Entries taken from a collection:
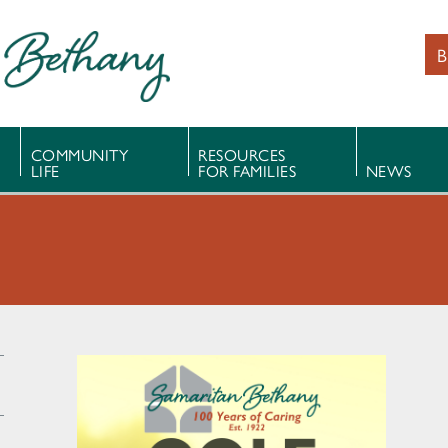
B
COMMUNITY
RESOURCES
LIFE
FOR FAMILIES
NEWS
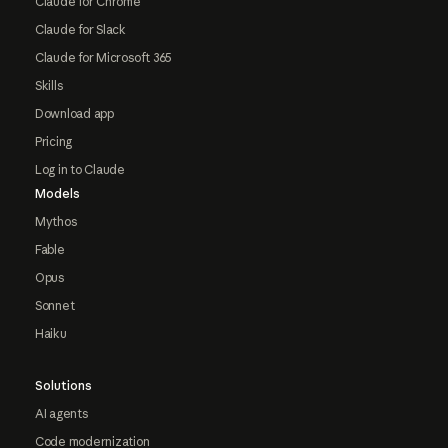
Claude for Chrome
Claude for Slack
Claude for Microsoft 365
Skills
Download app
Pricing
Log in to Claude
Models
Mythos
Fable
Opus
Sonnet
Haiku
Solutions
AI agents
Code modernization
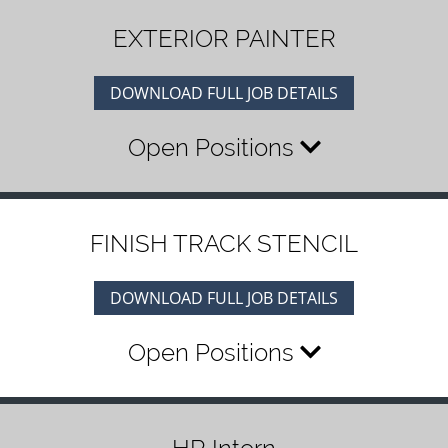
EXTERIOR PAINTER
DOWNLOAD FULL JOB DETAILS
Open Positions
FINISH TRACK STENCIL
DOWNLOAD FULL JOB DETAILS
Open Positions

**Task goal:** Transcribe the whole of the data exactly, minus any pictures.

**Result:**
B
COMMUNITY
RESOURCES
LIFE
FOR FAMILIES
NEWS
Claude for Chrome
Claude for Slack
Claude for Microsoft 365
Skills
Download app
Pricing
Log in to Claude
Models
Mythos
Fable
Opus
Sonnet
Haiku
Solutions
AI agents
Code modernization
EXTERIOR PAINTER
DOWNLOAD FULL JOB DETAILS
Open Positions
FINISH TRACK STENCIL
DOWNLOAD FULL JOB DETAILS
Open Positions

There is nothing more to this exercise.